### [Saved data entries]
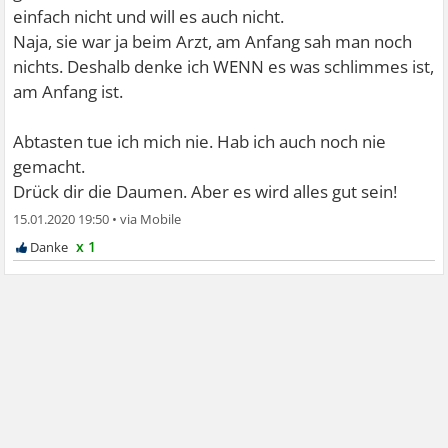
Innerlich weiß ich dass ich gesund bin, aber ich schaffe
einfach nicht und will es auch nicht.
den Kontrollzwang gerade nicht zu unterbrechen.
Naja, sie war ja beim Arzt, am Anfang sah man noch
nichts. Deshalb denke ich WENN es was schlimmes ist,
am Anfang ist.
Abtasten tue ich mich nie. Hab ich auch noch nie
gemacht.
Drück dir die Daumen. Aber es wird alles gut sein!
15.01.2020 19:50
•
x 1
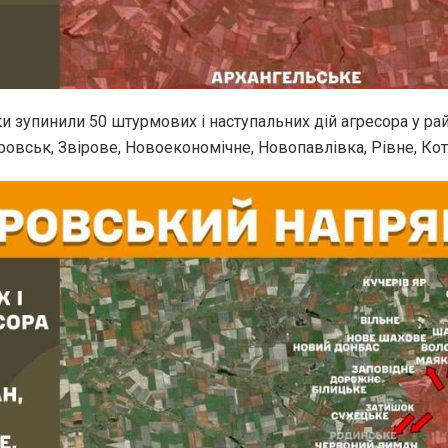
и зупинили 50 штурмових і наступальних дій агресора у ра
вськ, Звірове, Новоекономічне, Новопавлівка, Рівне, Котл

### [Exercise goal]
Where a line above contains the string "noch", copy that line.

### [Response for this exercise]
Naja, sie war ja beim Arzt, am Anfang sah man noch
Abtasten tue ich mich nie. Hab ich auch noch nie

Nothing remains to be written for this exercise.